Image still from The Princess Bride
Welcome to my fairy tale. I am the Hero; God is the One I'm chasing after. Christ is my prize. Think about it: the very thought of giving up everything to follow after your heart; leaving friends, family, jobs, a comfortable life behind; to endure hardships, suffering, even pain; all in the name of love. To lay down one's life willingly to give to those less fortunate, to love on children who have never been loved before, to declare to people that there is a hope and that there is Someone who loves them so much that He rescued them from their tragedy. This all sounds so romantic, doesn't it? You can't tell me that you've never thought about your life being a heroic, romantic story like this.
This is my story; this is the idea I've been chasing for so long. When we arrived in Chiang Mai, Thailand, I was so excited and ready to start this romance with God. I was so ready to jump into danger, to endure anything that was thrown at me. I expected to face hardships and maybe even some sufferings along the way. But I was not ready for what God was trying to show me. I expected my romance to play out quite differently. So, when we received from Emmi our ministry assignments, I was pumped, I was ready, and then, I was crushed. I expected that we'd do something heroic: love on kids in the slums; befriend prostitutes, ladyboys and even the customers who were purchasing them; or even help out in the cafe so at least we were "doing" something. But, then I heard our assignment: Worship.
Now, if you know anything about me, I have been leading worship in various capacities for about 10 years now. So, you would think that I would be excited about this ministry, right? Well, I wasn't. I was at first, but then we found out that this ministry has never existed, we were the first. We weren't given any guidelines, we weren't told what we had to do, and our ministry could be anything that we wanted it to be. You also may know that I don't do well with open-ended, broad elements. I like structure. I like rules. I like to know how to get from Point A to Point B, connect the dots, show your work, and have the right answer in the end. This particular ministry shattered every single one of those.
So, needless to say, the first few days were absolutely miserable for me. We sat around as a team and tried to come up with a schedule, an agenda (in some ways), and a structure on how we were going to worship, but God seemed to completely blow those ideas out of the water. I learned, too late I might add, that God had a different purpose for us in this ministry. For me, He wanted me to Worship Him. I know that doesn't make sense, but I realize now both the simplicity and the depths of what our ministry was all about.
The ironic thing about all this is that I said exactly the very thing God was trying to show me this month in the very first days of being in Thailand. The squad spent the first few days learning to be vulnerable, to be completely open and honest with one another. We were encouraged to lay everything out in the open before our brothers and sisters. So, I did. I admitted that for the longest time I have been afraid to walk in freedom. I have been afraid to be vulnerable, to be authentic. You see, as a worship leader, you tend to learn to suppress your own emotions and hide away your own sins and struggles so that others can have the freedom to deal with their junk. As a worship leader, I did just that. I've learned to hide my junk, to suppress my needing to come into brokenness, so that others can come into brokenness before God. I've tried so hard to provide an environment of freedom for others that I've forgotten that I have been called into freedom as well.

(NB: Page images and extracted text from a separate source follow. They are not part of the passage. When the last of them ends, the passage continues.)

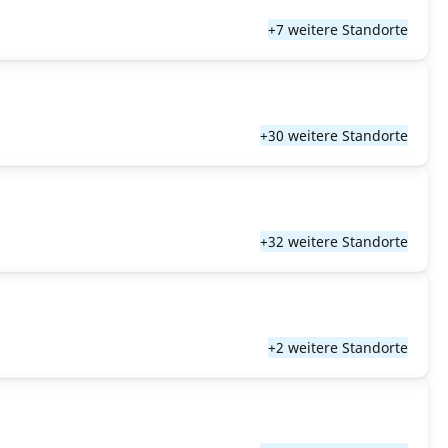
+7 weitere Standorte
+30 weitere Standorte
+32 weitere Standorte
+2 weitere Standorte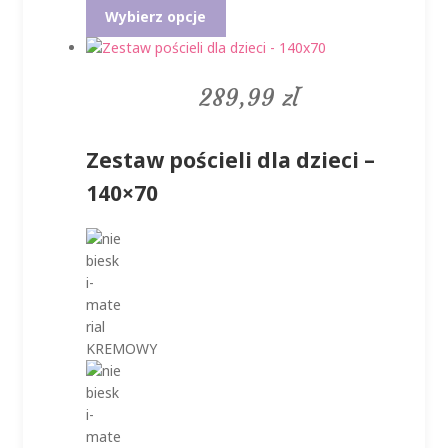
Ten
Wybierz opcje
produkt
ma
wiele
289,99
zł
wariantów.
Opcje
można
Zestaw pościeli dla dzieci –
wybrać
na
140×70
stronie
produktu
KREMOWY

I've realized this too late in this ministry, but at least I now realize it. Our team has definitely had an adventure of trying to figure Worship out. The thing is, you never figure it out. There are no real guidelines for worshiping God, you just worship Him. We've spent the month worshiping God through our own quiet times, through prayer walking, through worshiping Him openly at the city gate for all the world to see, through praying over our squad as a whole as they go out to minister to people, through providing others with the opportunity and the environment to be open and vulnerable before God, and through being vulnerable ourselves. So, in some ways, we are modern day Levites.

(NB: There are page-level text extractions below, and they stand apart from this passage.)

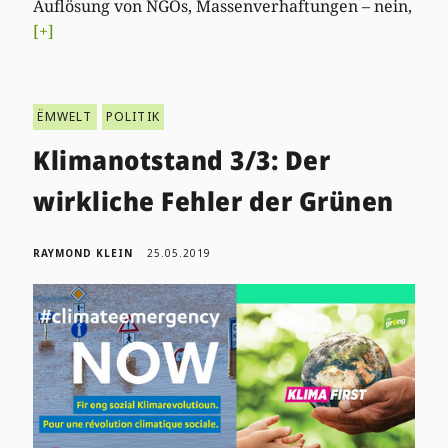
Auflösung von NGOs, Massenverhaftungen – nein,
[+]
ËMWELT
POLITIK
Klimanotstand 3/3: Der
wirkliche Fehler der Grünen
RAYMOND KLEIN
25.05.2019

I've realized that I have fallen in love with the idea of God, but have lost my love for God Himself. I've fallen in love with the romance story instead of God. I've tried so hard for years to chase relentlessly after God only to come up empty-handed. Why? Because I strongly believe that we can become so busy doing the works of God, that we forget about God. What kind of heroic, romantic story is that? To endure all things with the idea of being united with your one, true love, only to come up short in the end. That's not the kind of story I want to live. I want to love God, and then because of my love for Him to fight, to endure all things, so that I can have more of Him and love Him more.

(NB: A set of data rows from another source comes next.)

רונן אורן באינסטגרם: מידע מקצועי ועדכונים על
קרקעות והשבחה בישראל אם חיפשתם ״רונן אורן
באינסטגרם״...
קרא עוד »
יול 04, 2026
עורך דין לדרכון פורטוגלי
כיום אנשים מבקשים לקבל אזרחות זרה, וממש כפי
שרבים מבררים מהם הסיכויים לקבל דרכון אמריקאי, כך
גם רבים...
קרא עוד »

I cannot tell you how extremely blessed we are. We have raised to date $26,890! We are just over $4,100 away from being fully funded! How awesome our God is. We want to thank you all so much for supporting us, praying for us and lifting our squad up. We cannot do what we do without you. Thank you for being willing to serve God and to further His Kingdom. We know that God has and will continue to provide for us. From the bottom of our hearts, thank you!